Activity ▸ From the records beneath, determine how many lines contain "statuses" and report only that figure.

Data excerpts START

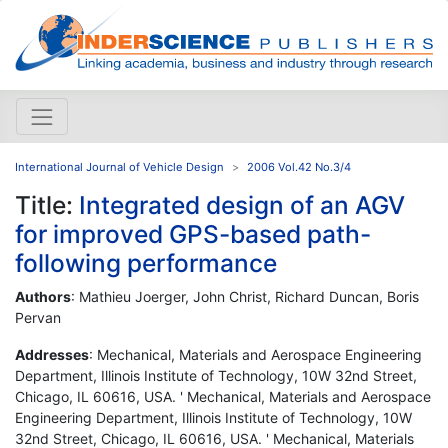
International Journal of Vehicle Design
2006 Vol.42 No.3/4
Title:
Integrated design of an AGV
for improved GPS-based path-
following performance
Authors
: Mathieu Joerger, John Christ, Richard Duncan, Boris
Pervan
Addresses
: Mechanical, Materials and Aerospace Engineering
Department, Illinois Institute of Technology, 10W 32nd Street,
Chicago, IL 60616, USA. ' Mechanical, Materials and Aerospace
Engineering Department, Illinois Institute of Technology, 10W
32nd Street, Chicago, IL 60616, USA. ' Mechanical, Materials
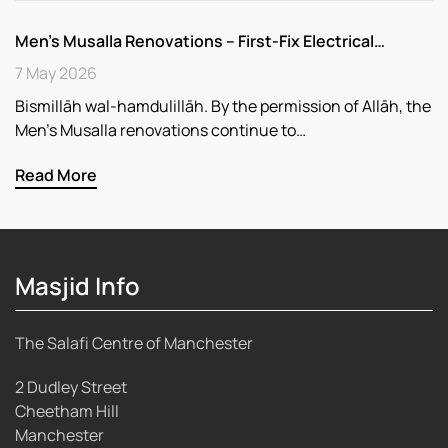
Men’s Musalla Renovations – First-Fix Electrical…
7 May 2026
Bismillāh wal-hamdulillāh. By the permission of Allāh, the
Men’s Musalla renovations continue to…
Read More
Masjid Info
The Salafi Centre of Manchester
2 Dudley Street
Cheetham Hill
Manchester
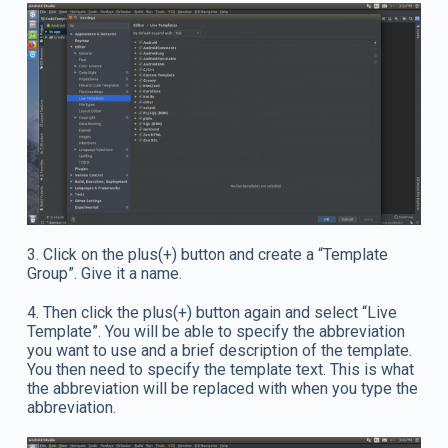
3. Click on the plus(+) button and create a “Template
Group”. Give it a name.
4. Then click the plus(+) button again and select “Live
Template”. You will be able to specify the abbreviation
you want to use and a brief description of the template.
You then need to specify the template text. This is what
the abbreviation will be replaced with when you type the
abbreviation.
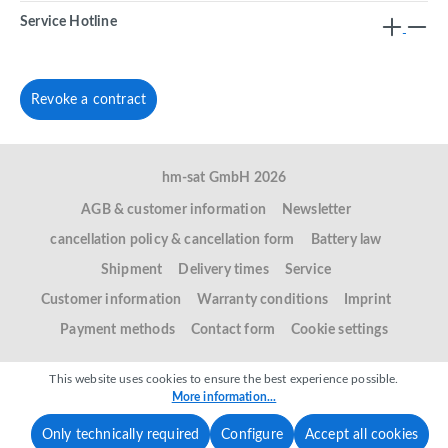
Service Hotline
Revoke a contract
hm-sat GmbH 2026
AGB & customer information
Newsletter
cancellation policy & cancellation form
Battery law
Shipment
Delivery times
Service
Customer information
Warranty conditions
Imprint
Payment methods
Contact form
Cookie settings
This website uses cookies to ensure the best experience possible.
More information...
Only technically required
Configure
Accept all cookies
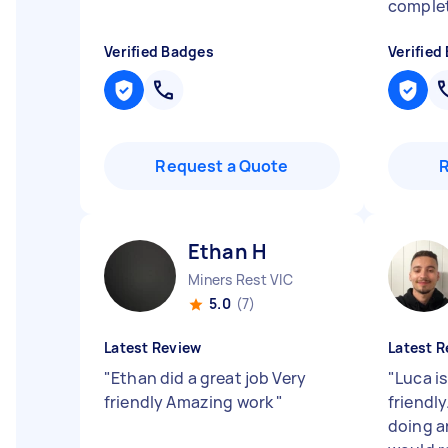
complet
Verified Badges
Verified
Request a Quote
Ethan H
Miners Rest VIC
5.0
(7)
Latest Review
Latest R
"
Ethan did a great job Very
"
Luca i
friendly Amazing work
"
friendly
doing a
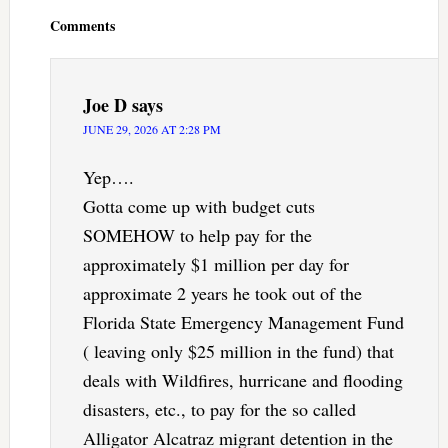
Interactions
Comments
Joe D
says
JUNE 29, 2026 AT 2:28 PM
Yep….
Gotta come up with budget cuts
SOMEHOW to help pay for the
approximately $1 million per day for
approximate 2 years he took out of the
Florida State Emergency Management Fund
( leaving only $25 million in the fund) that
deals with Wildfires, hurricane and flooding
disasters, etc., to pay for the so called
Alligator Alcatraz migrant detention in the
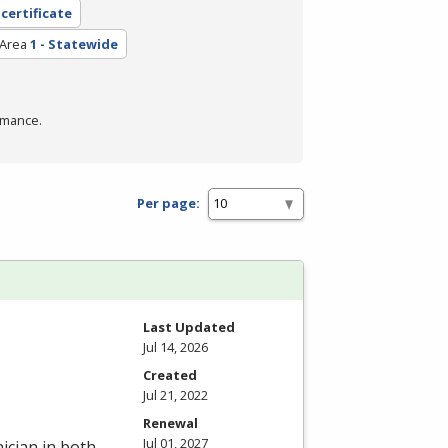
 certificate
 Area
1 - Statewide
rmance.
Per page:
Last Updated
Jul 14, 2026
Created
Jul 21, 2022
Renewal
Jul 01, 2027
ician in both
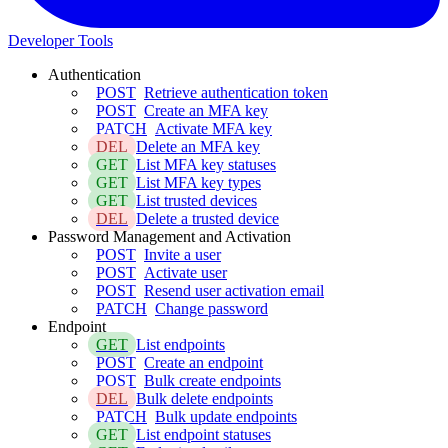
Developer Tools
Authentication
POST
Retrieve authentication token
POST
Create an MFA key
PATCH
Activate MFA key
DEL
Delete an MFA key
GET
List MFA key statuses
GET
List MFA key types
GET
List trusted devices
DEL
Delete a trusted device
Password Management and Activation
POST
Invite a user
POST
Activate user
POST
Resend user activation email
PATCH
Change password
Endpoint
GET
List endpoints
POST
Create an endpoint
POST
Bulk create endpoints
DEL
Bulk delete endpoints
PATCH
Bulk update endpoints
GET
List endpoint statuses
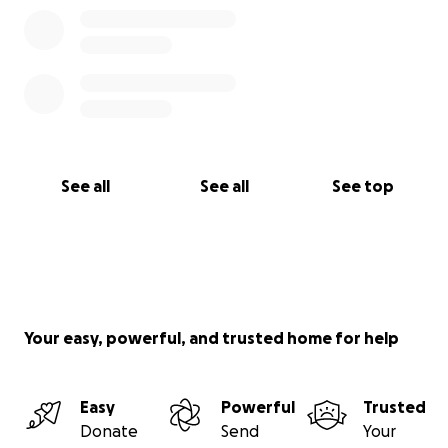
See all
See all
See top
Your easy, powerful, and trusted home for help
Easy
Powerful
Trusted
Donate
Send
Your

Data excerpts END
Data excerpts START

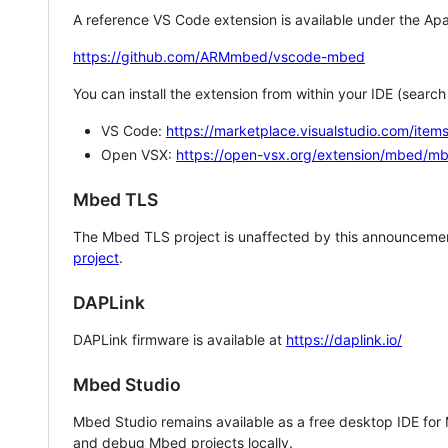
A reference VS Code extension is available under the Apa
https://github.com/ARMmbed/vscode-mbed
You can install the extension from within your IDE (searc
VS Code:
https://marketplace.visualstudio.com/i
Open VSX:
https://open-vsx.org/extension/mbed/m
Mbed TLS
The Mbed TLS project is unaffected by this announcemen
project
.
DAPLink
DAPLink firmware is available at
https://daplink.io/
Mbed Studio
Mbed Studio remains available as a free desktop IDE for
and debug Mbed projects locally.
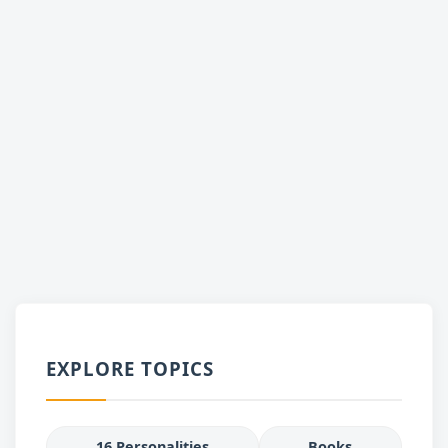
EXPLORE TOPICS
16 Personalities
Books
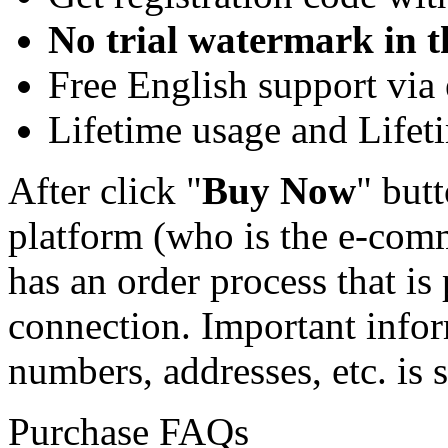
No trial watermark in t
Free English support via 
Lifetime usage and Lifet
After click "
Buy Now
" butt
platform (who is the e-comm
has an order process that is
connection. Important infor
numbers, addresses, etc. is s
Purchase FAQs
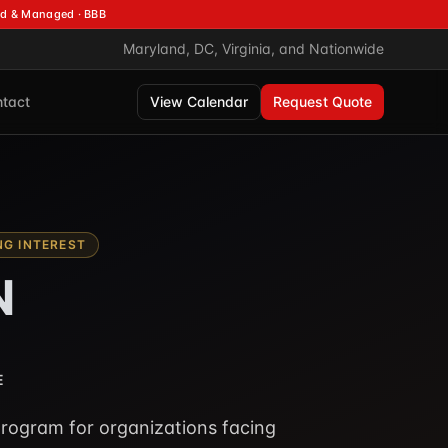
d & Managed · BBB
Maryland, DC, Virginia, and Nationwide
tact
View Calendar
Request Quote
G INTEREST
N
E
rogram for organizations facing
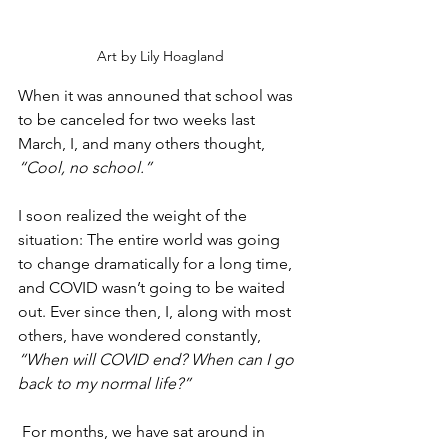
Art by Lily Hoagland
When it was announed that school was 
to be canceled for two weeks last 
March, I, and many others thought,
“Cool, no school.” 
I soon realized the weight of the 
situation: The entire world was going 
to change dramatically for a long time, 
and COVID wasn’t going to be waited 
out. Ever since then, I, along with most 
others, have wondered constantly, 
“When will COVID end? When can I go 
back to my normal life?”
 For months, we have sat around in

Data excerpts END

Output of the task ▸ 2